After a few minutes of wall-leaning, I made it to the next room, which Anne had
shared with the dentist Fritz Pfeffer. It was tiny, empty of all furniture. You’d never know
anyone had ever lived there except that the pictures Anne had pasted onto the wall from
magazines and newspapers were still there.
Another staircase led up to the room where the van Pels family had lived, this one
steeper than the last and eighteen steps, essentially a glorified ladder. I got to the threshold
and looked up and figured I could not do it, but also knew the only way through was up.
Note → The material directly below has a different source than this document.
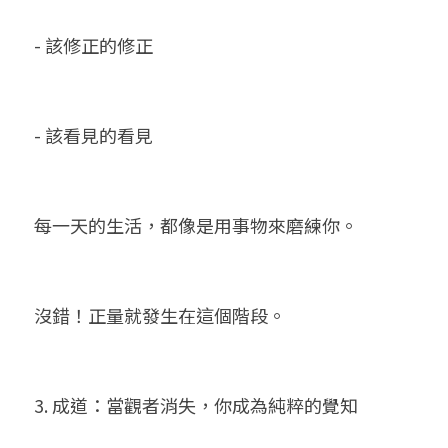
- 該修正的修正
- 該看見的看見
每一天的生活，都像是用事物來磨練你。
沒錯！正量就發生在這個階段。
3. 成道：當觀者消失，你成為純粹的覺知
“Let’s go back,” Gus said behind me.
“I’m okay,” I answered quietly. It’s stupid, but I kept thinking I owed it to her—to
Anne Frank, I mean—because she was dead and I wasn’t, because she had stayed quiet
and kept the blinds drawn and done everything right and still died, and so I should go up
the steps and see the rest of the world she’d lived in those years before the Gestapo came.
I began to climb the stairs, crawling up them like a little kid would, slow at first so I
could breathe, but then faster because I knew I couldn’t breathe and wanted to get to the
top before everything gave out. The blackness encroached around my field of vision as I
pulled myself up, eighteen steps, steep as hell. I finally crested the staircase mostly blind
and nauseated, the muscles in my arms and legs screaming for oxygen. I slumped seated
against a wall, heaving watered-down coughs. There was an empty glass case bolted to the
wall above me and I stared up through it to the ceiling and tried not to pass out.
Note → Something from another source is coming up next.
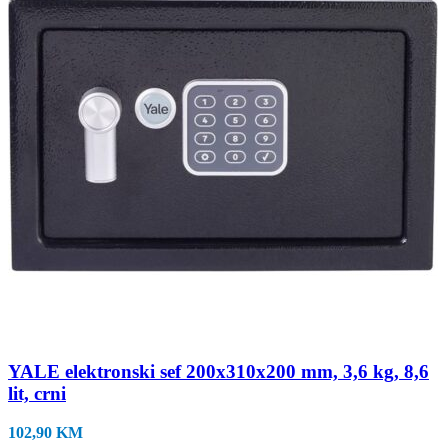
YALE elektronski sef 200x310x200 mm, 3,6 kg, 8,6
lit, crni
102,90
KM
Lidewij crouched down next to me, saying, “You are at the top, that is it,” and I
nodded. I had a vague awareness of the adults all around glancing down at me worriedly;
of Lidewij speaking quietly in one language and then another and then another to various
visitors; of Augustus standing above me, his hand on the top of my head, stroking my hair
along the part.
After a long time, Lidewij and Augustus pulled me to my feet and I saw what was
protected by the glass case: pencil marks on the wallpaper measuring the growth of all the
children in the annex during the period they lived there, inch after inch until they would
grow no more.


From there, we left the Franks’ living area, but we were still in the museum: A long
narrow hallway showed pictures of each of the annex’s eight residents and described how
and where and when they died.
“The only member of his whole family who survived the war,” Lidewij told us,
referring to Anne’s father, Otto. Her voice was hushed like we were in church.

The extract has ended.